Clear your DVRs oldies fans, this is our month. When February has you wondering just how many ‘60s and ‘70s movies TCM can wear you down with during their annual and unavoidable “31 Days of Oscar” feature, take a deep breath and remember January. Hopefully you can recall it somewhat tangibly with those home recordings, because TCM viewing is going to have to be a full time job if you hope to catch all of the good stuff from the ‘30s and ‘40s (and ‘20s too!) playing this month.
Much of this can be attributed to TCM’s Star of the Month for January, Joan Crawford. Crawford is featured in a whopping 63 movies this month, a number so large that I was inspired to do a mini-tally:
I wish every Star of the Month broke down just like that!
By the way, my favorite of the bunch is Sadie McKee (1934) which sees Joan fall for Gene Raymond, turn hard under Franchot Tone’s criticism and go completely mercenary after Edward Arnold, a relationship that eventually brings her full circle. Former silent star Esther Ralston is on the scene to cause romantic complications. Good stuff from Arnold as a drunk in a part where he stops just short of going over the top for me.
I’m perfectly open to having a new favorite by the end of the month, though I’d bet it comes during the first couple of weeks if I do.
But TCM January doesn’t win over us oldies fans by virtue of Joan Crawford alone. Daytime birthday schedules, which typically run from 6:00 am through 8:00 pm, feature the movies of Anita Louise on January 9, Kay Francis on January 13, J. Carrol Naish on January 21 and director Ernst Lubitsch on January 28. Additional daytime (non-birthday) marathons feature MGM director Charles Brabin’s later films (all 1930-1933) on January 2, early to mid-1930s movies featuring the work of cinematographer Gregg Toland on January 14, a Jean Hersholt marathon on January 23 (all 1928-1936), character actor Irving Bacon on January 27 (all 1942-1951) and a six-movie Philo Vance marathon on January 30. Additional themes touching on the 1930s and ‘40s include a 24-hour marathon celebrating Columbia’s 90th anniversary on January 7 and a Prime Time focus on Jane Withers on January 22.
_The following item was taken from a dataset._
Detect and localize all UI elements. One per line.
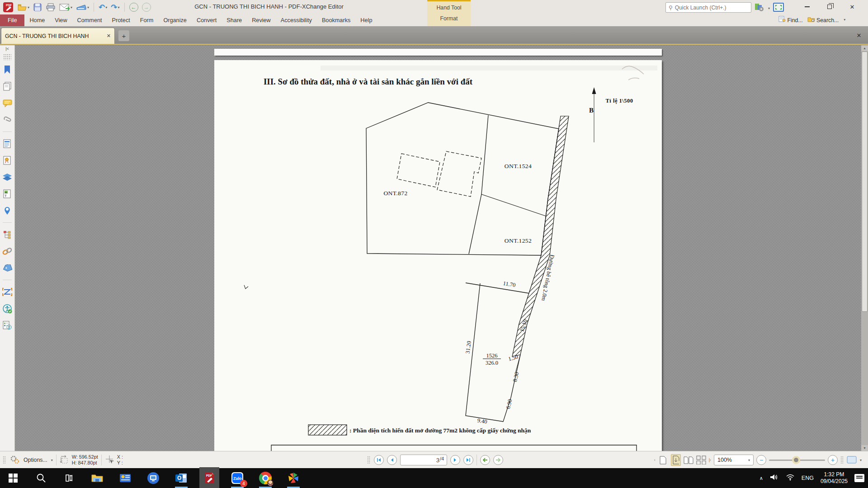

Let’s take a closer look at each day on TCM’s January schedule, highlighting my recommendations and past reviews and other articles along the way.
The (Eastern) standard disclaimer:
These picks are based upon Turner Classic Movies' US schedule (most also air in Canada). Any times mentioned are all EST because that's what TCM uses inside my Now Playing Guide and that's what I use when I set the clocks here on Long Island. The days are TCM's own slightly screwy time periods, typically beginning at 6 am and working through to the following morning at the same time. When I recommend something at 12:00 am Saturday it is technically airing just as your calendar flips to Sunday.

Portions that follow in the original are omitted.